The End, or Something Like It

Christopher Maclaine and a film still from ‘The End’

Here comes the end of the world. It’s coming, it’s drawing closer, or rather, it’s the end of my own world which has come creeping up on me. Tadeusz Konwicki, A Minor Apocalypse

 

Christopher Maclaine was a beat poet, filmmaker, and methamphetamine addict who created one of the most compelling experimental films of the 1950s.  Shot largely on the streets of San Francisco, The End is a fractured sermon delivered on the eve of nuclear destruction.  In a voice that alternately evokes a tired priest delivering stern warnings of doom and then slipping to a lilting plea for tolerance, I imagine Christopher Maclaine with an overflowing ashtray, a bottle of bourbon, a drum kit and a microphone as he narrated his film in the dark of 1953.  The sublime and iconic image of the mushroom cloud from the 1946 H-Bomb tests in the Bikini Atoll bookends the film that tells the stories of 6 unsuspecting individuals who are living their last day on earth. Things did not end well for Christopher Maclaine either, who died alone and institutionalized in 1975.  But he left us this quietly frantic film that so embodies the despair and sardonic humor of the poet’s soul. “Observe them well, see if they are not yourselves” he exhorts while the screen goes black.

Otto Friedrich suggests in his book The End of the World: A History, that just as the certainty of mortality encourages the individual to lead a meaningful life, apocalyptic visions prod humanity toward metaphysical narratives. It is as if we are genetically and culturally programmed to imagine our demise in order to value and understand the present moment.  The root meaning of the word apocalypse is to uncover, to reveal the true meaning of the world.  Apocalyptic anxieties are fundamental to human culture.  An errant comet’s sudden appearance in the night sky could send Bronze Age empires into genocidal frenzies.  Poor Noah had to build that unwieldy ark at the command of the vengeful god of the Old Testament, who then washed the earth bare with relentless rains.  As if envious of missing out on that genetic cleansing, many contemporary Christians believe and even look forward to an impending Armageddon as a dramatic final clarification of who is on the right side of God.  For nihilists of the secular persuasion, the end is always imminent.
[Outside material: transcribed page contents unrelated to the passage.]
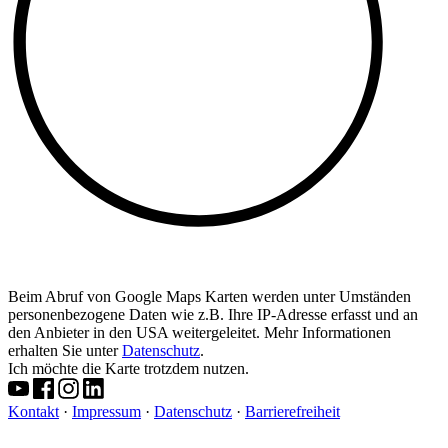
Beim Abruf von Google Maps Karten werden unter Umständen
personenbezogene Daten wie z.B. Ihre IP-Adresse erfasst und an
den Anbieter in den USA weitergeleitet. Mehr Informationen
erhalten Sie unter
Datenschutz
.
Ich möchte die Karte trotzdem nutzen.
Kontakt
·
Impressum
·
Datenschutz
·
Barrierefreiheit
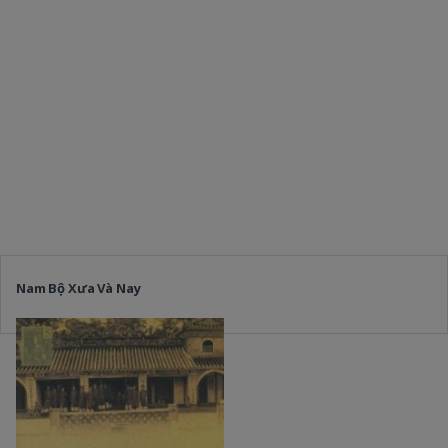
Nam Bộ Xưa Và Nay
It has happened before; the fossils below our feet give evidence that a world can end, that thousands of species can become extinct virtually overnight.

In popular culture, some existential threats to humanity have the power to bring us together.  An invasion from malevolent aliens, for example, might provide an opportunity to redeem ourselves; that we might finally transcend divisive prejudices, cruelty, greed, self-negation and willful ignorance to come together with the common purpose of saving our collective ass.  But let’s be real, the end of the world will likely be of our own making; rabid viruses, nuclear war, and catastrophic climate change being the most promising contenders. History is full of minor apocalypses that appear like regularly scheduled rehearsals for extinction, but some periods feel more ominous than others.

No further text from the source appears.